■ **HOW TO COMPLETE THIS TASK**:
Give again, word for word, every line below from the one that has "Sobre Vibcon" through the one that has "Ariadne - Minotaurus, 1992", both included, and no others.

■ **DATA UNDER STUDY**:
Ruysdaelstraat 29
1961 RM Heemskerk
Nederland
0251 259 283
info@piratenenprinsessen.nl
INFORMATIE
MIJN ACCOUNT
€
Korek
...
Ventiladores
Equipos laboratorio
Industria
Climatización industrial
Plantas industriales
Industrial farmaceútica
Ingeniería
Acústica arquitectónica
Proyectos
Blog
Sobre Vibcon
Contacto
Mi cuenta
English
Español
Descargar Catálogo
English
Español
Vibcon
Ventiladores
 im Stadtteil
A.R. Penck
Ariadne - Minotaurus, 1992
* * *
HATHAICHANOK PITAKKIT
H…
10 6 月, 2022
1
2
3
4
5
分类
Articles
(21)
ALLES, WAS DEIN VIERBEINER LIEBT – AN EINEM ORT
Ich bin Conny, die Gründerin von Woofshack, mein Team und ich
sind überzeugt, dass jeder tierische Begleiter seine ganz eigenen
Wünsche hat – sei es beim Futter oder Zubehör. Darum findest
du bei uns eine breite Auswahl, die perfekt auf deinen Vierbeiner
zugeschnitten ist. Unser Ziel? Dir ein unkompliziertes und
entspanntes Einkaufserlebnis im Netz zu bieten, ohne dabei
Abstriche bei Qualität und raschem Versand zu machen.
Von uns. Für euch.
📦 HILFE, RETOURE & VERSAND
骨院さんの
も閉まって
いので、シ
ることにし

■ **PROBLEM SOLUTION**:
Sobre Vibcon
Contacto
Mi cuenta
English
Español
Descargar Catálogo
English
Español
Vibcon
Ventiladores
 im Stadtteil
A.R. Penck
Ariadne - Minotaurus, 1992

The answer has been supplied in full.